Introduction to the theory of neural networks: expressivity (what functions a neural network can and cannot compute) and trainability (what functions a neural network can and cannot learn). Neural network architectures covered will include feed-forward, recurrent, convolutional and attention (transformer) neural networks.


  • Theory: Students should be familiar with finite automata, Turing machines, and first-order logic, and comfortable reading and writing proofs. This requirement is satisfied by Theory of Computing (CSE 30151) or equivalent.
  • Neural networks: Students should minimally understand feed-forward neural networks and how they are trained by gradient descent (backpropagation). They should ideally be familiar with recurrent neural networks and transformers. This requirement is satisfied by one of the following or permission of the instructor:
    • Neural Networks (CSE 40868/60868)
    • Natural Language Processing (CSE 40657/60657)

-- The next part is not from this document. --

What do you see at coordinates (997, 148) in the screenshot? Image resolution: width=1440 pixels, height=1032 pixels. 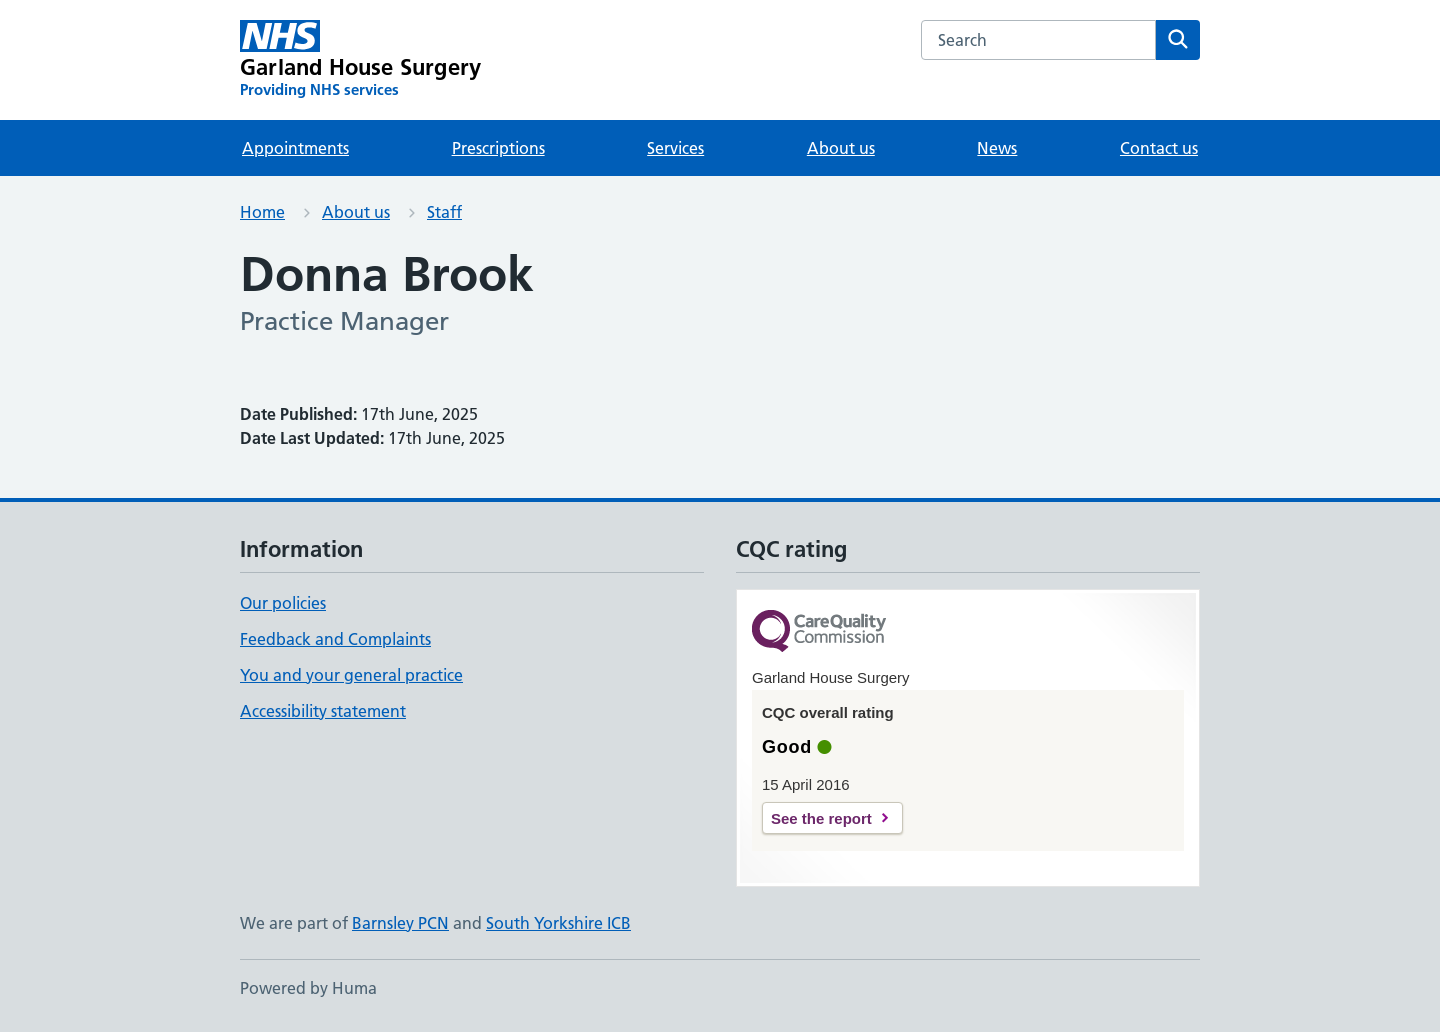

This offering of the course will be focused on expressivity of neural networks for sequence data (language models). This schedule is still subject to change.

Week Topics
1 Introduction
2 Perceptrons and the XOR problem
3 Feedforward NNs and universal approximation
4 (Tentative) Neural tangent kernel
5 (Tentative) Overparameterization and double descent
6 Recurrent NNs (RNNs) and finite automata
7 RNNs with intermediate steps and Turing machines (and beyond)
8 LSTMs and counter machines
9 Circuit complexity and descriptive complexity
10 (Tentative) State-space models
11 Transformers and the PARITY problem
12 Transformers with intermediate steps and Turing machines
13 Unique-hard attention transformers and counter-free automata
14 Average-hard and soft attention transformers
15 Conclusion


Tentatively, the requirements will be as follows. There will be no final exam.

  • Problem sets (50%)
  • Programming assignments (30%)
  • Final project (20%)